Hayabusarider-----> Ok, I am extremely doubtful of recreating human consciousness, because computers are by nature devices that follow instruction in a specific and defined order. Moonbeam------->I have a number of questions about this, Hay. As you point out later I think, we don't really have a handle on what human consciousness is, so it would seem to me that our not knowing should be as much an inspiration to faith as it is to doubt that it can be duplicated0. For example do we know for sure that human consciousness is not at some fundamental level a following of a specific set of instructions?

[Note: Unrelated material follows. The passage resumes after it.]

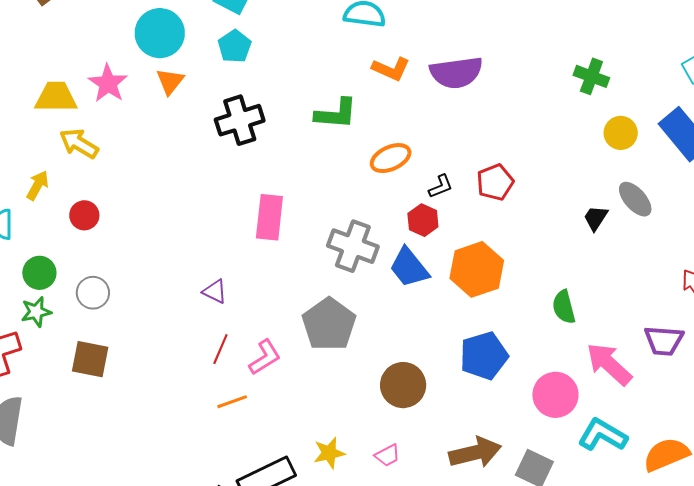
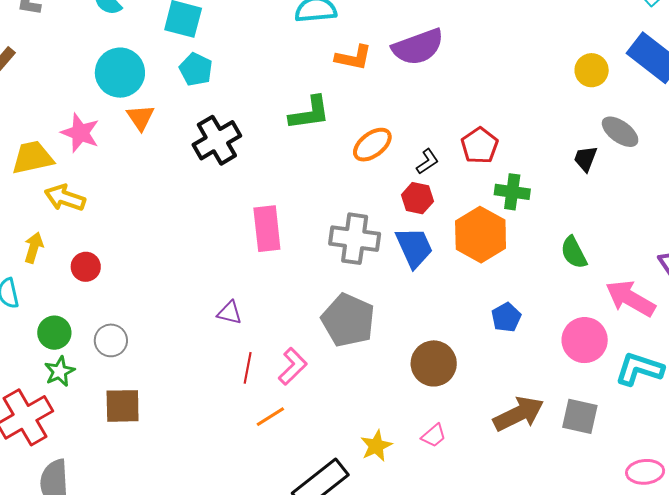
green cross: (591, 76) -> (512, 192), moved
blue trapezoid: (409, 267) -> (414, 247), turned -153
blue pentagon: (484, 356) -> (506, 317), size x0.6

Hay-----These instructions are also known as algorithms. Now algorithms do not care if they are run on a computer, or written down in a book and the directions followed manually. If minds can be recreated on a computer, then Einsteins mind can be recreated by following directions in a massive tome. It would run slowly, but would act in every way like Einstein. Doesnt seem likely to me. Moonie----->I don't get how this jump from computer to book works or their equivalency but it sounds at once strange and interesting. Words that jump to mind are 'the persistence of vision' I think that's a film, but I mean what if at one level there are algorithms running, one cone says black another says white, the community agrees of gray 128, the next white the next black and at some higher level we get back, Holy Sh!t Joe, that's a Zebra. At that level there's an algorithm running that says I'm minding the store, i.e. consciousness as the noting and interpretation of difference between the superimposition of the last impression with the next. Onto this sea of algorithms would be imposed the volitional aspects for which that data is accumulated and a feedback begins. The 'I' would lie somewhere in the controlled search for relevance.

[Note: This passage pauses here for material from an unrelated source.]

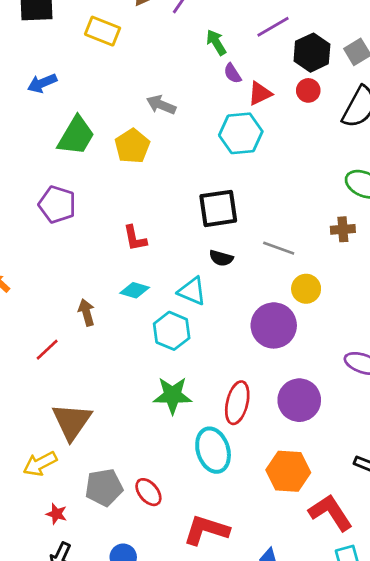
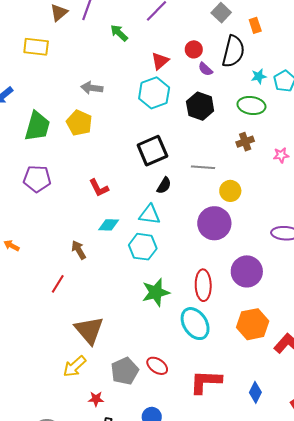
black hexagon: (312, 53) -> (200, 106), moved
purple semicircle: (232, 73) -> (205, 69), moved
black semicircle: (221, 258) -> (164, 185), turned -60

Hay----> Also, guys Kurt Goedel pretty much rulled out understanding all that there is. There will always exist unprovable, unknowable truths, and the only way a human mind can be understood is by a higher mind. By definition, any mind that could understand a human one is not human, and beyond the comprehension of us. Moonie---> Maybe the machines don't know that.

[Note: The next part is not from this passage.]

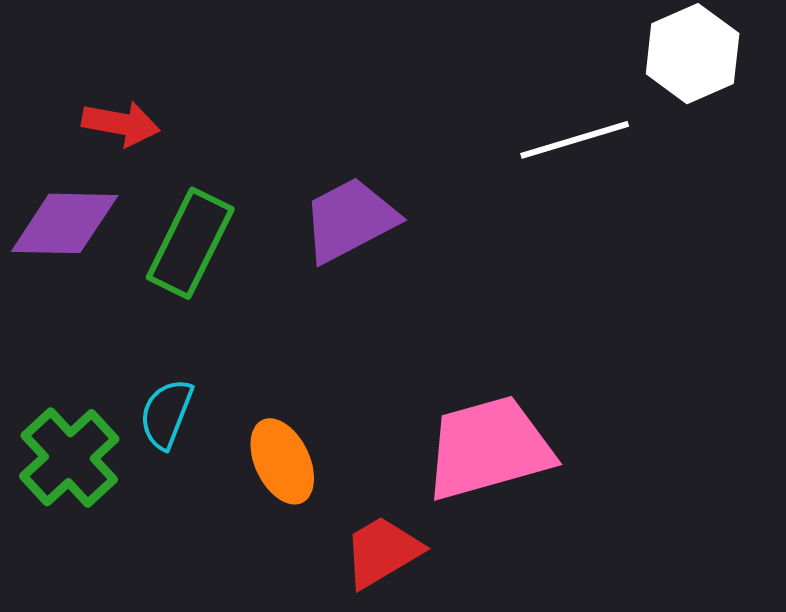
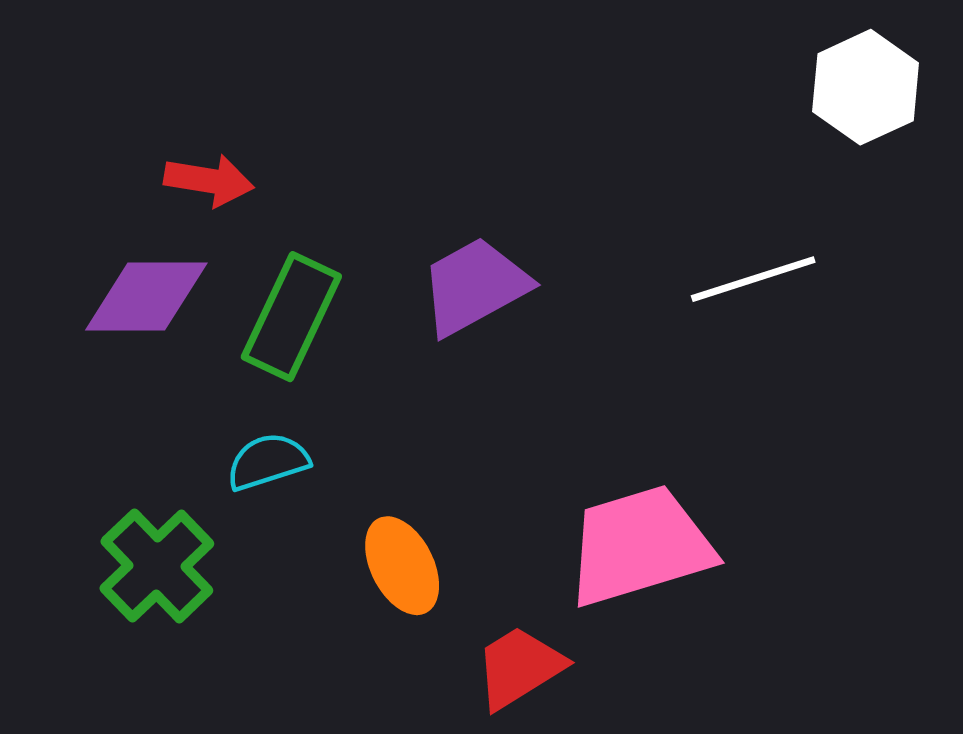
white line: (575, 140) -> (753, 279), moved
cyan semicircle: (166, 414) -> (268, 462), moved, turned 52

I also, as it happens, have a hunch that there may actually be a higher mind lurking at the back of the human mind. I posit this because I have heard it said that there are people on earth whose understanding is so profound or radical that they are no longer human. Just a thought, but it again raises the question as to what consciousness is. If there is some universal truth that surpasses understanding and it's the same for everybody who discovers it, that could imply that any all and every conscious being perceives the same thing. Maybe what AnitaP's angles see. I have long thought that there may be more than just anthropomorphism to notions of machine intelligence. naturally I don't know, but I have the suspicion that the brain is a mirror, a localized recreation of the external world, the universe, so that we can navigate it. I see the mirroring not just at the level of duplication in awareness, but in the very structure of our entire being, i.e. math as a property of external geometry and also the ordered structure and functioning of the brain. It puzzles the heck out of me why there are seven colors in the rainbow, seven chalkras, seven types of elements in the periodic table, seven notes in the scale. Why?